Prêmio Ecio Salles

Ecio Salles foi um adolescente com baixíssima autoestima “nas franjas do Complexo do Alemão”, como ele gostava de explicar, sempre usando um português rebuscado, no qual se percebiam as evidências de uma íntima convivência com os livros. Sua vida começou a mudar quando uma pneumonia o obrigou a ficar alguns meses em casa. A mãe deu-lhe então “O Alienígena”, de Machado de Assis, da coleção de bolso da Ediouro. Quando voltou às aulas, teve um aumento considerável tanto em seu desempenho escolar quanto em sua performance social. Tornar-se um leitor ajudou-o inclusive a arrumar sua primeira namorada.


Foi dele a ideia do prêmio Carolina Maria de Jesus, para a qual também criou o conceito. "Vamos dar esse prêmio para as pessoas que tiveram suas vidas modificadas pela leitura ou que modificaram a vida de outrens por intermédio da leitura", disse ele. Esse poderia ser o epitáfio grafado na lápide do seu túmulo, no cemitério de Inhaúma, não muito longe do bairro em que foi criado. Ecio Salles foi a última pessoa a ganhar o prêmio Carolina Maria de Jesus. Quem o deu foi a própria filha de Carolina Maria de Jesus, a professora Vera Eunice. Infelizmente, foi sua companheira de 15 anos quem teve que receber por ele.

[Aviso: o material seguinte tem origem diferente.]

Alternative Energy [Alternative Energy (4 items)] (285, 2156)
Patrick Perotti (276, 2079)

Foi em 2014, na edição da Mangueira, que começamos a dar essa comenda, que teve várias versões até Ecio Salles conseguir que seu amigo Loredano, um dos ilustradores mais inspirados do Rio de Janeiro, fizesse gratuitamente o desenho do rosto de Carolina Maria de Jesus. Naquela primeira edição, ganharam o prêmio, além da ativista Nilcimar Nogueira, a escritora Ana Paula Lisboa, Jessé Andarilho e as Sarauzeiras Oníricas, três senhoras que passaram pelos processos de formação da Flup pelas quais ele tinha verdadeira adoração. Outras pessoas que passaram por nossa formação também receberam, como Viviane Salles e Geovani Martins.


Premiávamos cinco pessoas a cada ano. O prêmio foi tanto para as professoras que nos abriram as portas das escolas públicas do Rio de Janeiro (salvem Simone Monteiro, Cirlene Fernandes e Bel Costa) quanto para a vibrante cena do spoken word paulista, como Roberta Estrela D'Alva, Renan Inquérito e Alessandro Buzo. No último ano de sua edição, premiamos as escritoras Conceição Evaristo e Ana Maria Gonçalves, que protagonizaram uma das mesas mais vibrantes de nossa história — sobre a própria Carolina Maria de Jesus. A professora Vera Eunice também ganhou o prêmio neste ano.
Era sonho do Ecio transformar a cerimônia de premiação num evento à parte, como o é o Orilaxé, outorgado pelo AfroReggae, de seu amigo e fonte de inspiração José Júnior. Realizar o seu sonho será mais um dos desafios de que nos incumbimos depois de sua partida precoce.